Introducing Episode 1 of our new video series: Hardcore SEO! In this episode Perficient Digital Senior Marketing Consultant Brian Weiss shares how to evaluate a sudden traffic loss on your website.
The Hardcore SEO series will bring you insights like this from Perficient Digital’s team of seasoned SEO veterans. To make sure you never miss them (or any of our helpful video content) subscribe to our YouTube channel.
Here is the five-minute video conversation Brian had Eric Enge. After the video is a full-text transcript of the contents.

TRANSCRIPT
ERIC: So Brian, I’ve lost a lot of traffic from my website, and I’m panicking. What do I do?

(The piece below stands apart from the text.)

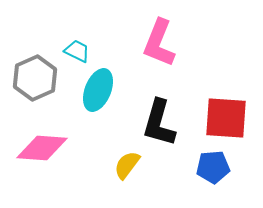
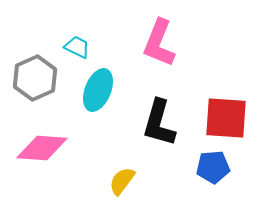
cyan trapezoid: moved 4 px up
yellow semicircle: moved 5 px left, 16 px down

BRIAN: Well, the first thing is to actually not panic. It looks right now like you might be losing traffic, but there’s also some other potential explanations.
So, we want to make sure that it’s not a seasonal factor, that it’s not sort of a random fluctuation that’s within your normal range, and that it’s not an analytics problem either.
ERIC: Ok, so how do I check these things?
BRIAN: Well, the first thing to do is probably look at year-over-year. So compare this time this year to the same time last year. See if this is a normal slope that happens at this time.
Also, consider whether there are any holidays, or industry events, or any other kind of external cause that could be influencing what you’re seeing with the traffic.
Another thing you can do is hopefully you’re doing some keyword rank tracking, and so you can see, “OK, my search traffic is down. Are my rankings down as well?” Does everything kind of make sense?
Then one other thing to do is make sure you don’t have an analytics issue. There are a lot of things that can go funny with analytics, and we tend to have a lot more confidence in analytics then perhaps sometimes we should. So it’s helpful sometimes to have multiple analytics packages. For instance, if you have Google Analytics or SiteCatalyst, which use Javascript tracking, it’s also good to have a server-side analytics package.
So you’re collecting data in different ways, and if the data looks the same in both sources, then you can tell that, OK, it probably is actually a traffic drop.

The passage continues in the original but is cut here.